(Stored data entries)
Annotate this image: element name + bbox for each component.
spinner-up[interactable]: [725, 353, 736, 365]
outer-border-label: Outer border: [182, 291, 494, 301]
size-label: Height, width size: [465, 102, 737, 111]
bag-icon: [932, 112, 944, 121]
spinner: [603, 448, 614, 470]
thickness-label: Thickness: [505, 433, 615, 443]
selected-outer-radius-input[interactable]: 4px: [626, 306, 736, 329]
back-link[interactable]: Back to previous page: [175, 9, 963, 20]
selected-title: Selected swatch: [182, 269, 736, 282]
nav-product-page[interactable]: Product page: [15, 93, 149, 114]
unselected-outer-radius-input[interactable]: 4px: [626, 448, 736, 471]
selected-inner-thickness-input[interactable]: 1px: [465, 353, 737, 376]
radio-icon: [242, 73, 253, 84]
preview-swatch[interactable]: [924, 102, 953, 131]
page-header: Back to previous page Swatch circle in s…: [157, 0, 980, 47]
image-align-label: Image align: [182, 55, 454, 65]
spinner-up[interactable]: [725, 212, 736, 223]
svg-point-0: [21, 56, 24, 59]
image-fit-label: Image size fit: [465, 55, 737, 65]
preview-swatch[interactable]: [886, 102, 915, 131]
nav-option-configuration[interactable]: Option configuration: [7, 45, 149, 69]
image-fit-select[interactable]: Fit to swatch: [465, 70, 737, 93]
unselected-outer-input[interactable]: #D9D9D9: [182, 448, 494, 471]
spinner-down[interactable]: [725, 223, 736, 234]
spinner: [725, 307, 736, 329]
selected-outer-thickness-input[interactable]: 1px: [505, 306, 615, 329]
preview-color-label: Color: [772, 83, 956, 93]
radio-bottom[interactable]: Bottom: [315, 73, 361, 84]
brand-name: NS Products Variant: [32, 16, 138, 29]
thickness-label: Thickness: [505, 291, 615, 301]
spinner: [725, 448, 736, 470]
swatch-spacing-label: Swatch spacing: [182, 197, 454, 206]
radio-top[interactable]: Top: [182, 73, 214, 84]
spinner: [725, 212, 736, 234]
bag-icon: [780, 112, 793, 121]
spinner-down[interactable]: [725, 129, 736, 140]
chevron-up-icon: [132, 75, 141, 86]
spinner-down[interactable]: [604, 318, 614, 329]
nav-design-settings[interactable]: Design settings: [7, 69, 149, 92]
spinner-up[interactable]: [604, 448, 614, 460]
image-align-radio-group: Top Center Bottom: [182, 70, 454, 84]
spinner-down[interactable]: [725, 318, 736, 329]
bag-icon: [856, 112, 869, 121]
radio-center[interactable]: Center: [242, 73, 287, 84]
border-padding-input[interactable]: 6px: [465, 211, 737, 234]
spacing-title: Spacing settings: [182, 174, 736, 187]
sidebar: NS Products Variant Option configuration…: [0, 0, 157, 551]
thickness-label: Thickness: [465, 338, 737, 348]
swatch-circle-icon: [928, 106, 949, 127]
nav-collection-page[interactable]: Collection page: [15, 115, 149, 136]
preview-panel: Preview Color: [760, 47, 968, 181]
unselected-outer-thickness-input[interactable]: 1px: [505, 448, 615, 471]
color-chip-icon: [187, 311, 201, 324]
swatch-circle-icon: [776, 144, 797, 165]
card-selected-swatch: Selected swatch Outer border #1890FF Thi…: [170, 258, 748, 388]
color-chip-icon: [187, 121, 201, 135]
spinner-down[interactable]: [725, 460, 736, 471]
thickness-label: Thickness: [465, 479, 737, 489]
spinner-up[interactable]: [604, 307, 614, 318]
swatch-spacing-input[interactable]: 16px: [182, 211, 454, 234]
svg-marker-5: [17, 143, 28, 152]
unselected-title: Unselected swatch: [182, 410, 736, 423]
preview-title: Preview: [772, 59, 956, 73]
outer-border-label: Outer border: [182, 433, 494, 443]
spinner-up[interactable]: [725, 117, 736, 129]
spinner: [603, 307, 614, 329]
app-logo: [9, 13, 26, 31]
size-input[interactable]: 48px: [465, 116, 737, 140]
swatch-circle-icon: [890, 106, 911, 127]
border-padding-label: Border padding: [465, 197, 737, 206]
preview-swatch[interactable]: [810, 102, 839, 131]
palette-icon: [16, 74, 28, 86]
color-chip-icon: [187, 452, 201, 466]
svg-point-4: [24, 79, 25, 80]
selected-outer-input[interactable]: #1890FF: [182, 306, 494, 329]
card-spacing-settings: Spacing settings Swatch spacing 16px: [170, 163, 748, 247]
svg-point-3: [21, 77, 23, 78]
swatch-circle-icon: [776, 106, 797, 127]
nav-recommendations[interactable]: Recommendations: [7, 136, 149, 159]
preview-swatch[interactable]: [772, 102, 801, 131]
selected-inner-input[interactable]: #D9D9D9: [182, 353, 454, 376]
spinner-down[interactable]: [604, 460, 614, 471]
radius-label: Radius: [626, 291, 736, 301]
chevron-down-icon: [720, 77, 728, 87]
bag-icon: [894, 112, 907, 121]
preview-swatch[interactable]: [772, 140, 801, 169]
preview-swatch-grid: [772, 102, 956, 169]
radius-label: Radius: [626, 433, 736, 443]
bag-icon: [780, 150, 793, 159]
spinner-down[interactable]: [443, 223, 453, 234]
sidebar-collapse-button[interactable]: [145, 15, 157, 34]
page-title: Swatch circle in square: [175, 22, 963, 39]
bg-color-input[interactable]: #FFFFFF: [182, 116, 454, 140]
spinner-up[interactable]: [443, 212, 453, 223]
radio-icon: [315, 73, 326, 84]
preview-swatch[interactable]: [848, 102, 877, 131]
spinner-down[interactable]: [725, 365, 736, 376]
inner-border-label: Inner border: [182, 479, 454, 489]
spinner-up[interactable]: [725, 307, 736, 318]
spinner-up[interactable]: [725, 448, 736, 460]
--
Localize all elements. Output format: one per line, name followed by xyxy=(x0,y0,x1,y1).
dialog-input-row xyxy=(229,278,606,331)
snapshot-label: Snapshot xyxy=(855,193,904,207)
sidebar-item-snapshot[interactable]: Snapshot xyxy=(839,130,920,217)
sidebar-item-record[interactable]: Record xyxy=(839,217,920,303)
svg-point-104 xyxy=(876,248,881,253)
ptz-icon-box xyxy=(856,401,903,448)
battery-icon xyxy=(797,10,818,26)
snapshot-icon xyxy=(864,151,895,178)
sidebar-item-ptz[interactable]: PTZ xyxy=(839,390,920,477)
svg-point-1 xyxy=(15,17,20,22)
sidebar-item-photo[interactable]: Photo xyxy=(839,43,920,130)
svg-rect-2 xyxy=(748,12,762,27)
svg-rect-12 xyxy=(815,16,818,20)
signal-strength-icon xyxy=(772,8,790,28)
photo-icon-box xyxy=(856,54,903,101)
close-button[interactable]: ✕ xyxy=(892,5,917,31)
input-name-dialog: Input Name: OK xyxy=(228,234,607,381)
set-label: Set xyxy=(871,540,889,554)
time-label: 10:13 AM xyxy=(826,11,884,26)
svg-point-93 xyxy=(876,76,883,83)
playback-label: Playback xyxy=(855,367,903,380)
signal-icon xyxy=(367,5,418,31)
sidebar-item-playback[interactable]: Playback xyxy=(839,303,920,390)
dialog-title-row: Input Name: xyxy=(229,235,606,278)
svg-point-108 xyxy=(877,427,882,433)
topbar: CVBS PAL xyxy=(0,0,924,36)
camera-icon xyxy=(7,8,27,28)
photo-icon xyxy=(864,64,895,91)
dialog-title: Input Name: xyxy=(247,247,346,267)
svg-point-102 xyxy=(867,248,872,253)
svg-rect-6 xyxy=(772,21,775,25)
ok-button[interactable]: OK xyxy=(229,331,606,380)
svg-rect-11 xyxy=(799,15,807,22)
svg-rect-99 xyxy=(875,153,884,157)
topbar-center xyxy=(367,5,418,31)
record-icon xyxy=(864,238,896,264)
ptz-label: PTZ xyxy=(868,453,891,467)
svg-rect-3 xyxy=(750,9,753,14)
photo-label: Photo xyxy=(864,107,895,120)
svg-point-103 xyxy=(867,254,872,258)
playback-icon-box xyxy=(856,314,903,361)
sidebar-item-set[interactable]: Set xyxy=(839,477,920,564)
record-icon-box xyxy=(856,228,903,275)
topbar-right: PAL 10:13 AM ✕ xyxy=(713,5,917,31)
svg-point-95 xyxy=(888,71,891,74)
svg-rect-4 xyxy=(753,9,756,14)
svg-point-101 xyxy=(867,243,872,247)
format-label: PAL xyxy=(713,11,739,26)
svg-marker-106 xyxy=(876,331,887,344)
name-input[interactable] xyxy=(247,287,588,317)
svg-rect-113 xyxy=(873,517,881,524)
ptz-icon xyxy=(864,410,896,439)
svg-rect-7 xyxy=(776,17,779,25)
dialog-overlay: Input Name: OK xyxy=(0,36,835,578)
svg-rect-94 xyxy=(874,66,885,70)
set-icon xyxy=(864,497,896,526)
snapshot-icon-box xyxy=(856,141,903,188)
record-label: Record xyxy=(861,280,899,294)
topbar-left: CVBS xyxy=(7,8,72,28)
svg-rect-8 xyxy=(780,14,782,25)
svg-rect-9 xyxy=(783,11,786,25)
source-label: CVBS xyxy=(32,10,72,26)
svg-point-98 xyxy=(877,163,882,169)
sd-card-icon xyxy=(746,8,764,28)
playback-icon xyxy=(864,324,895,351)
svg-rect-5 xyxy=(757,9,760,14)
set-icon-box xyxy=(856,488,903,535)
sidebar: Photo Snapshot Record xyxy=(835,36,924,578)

§ **Action item**
Every line above that holds the word "chip" is to be found and copied.

§ **Exercise response**
color-chip-icon: [187, 311, 201, 324]
color-chip-icon: [187, 121, 201, 135]
color-chip-icon: [187, 452, 201, 466]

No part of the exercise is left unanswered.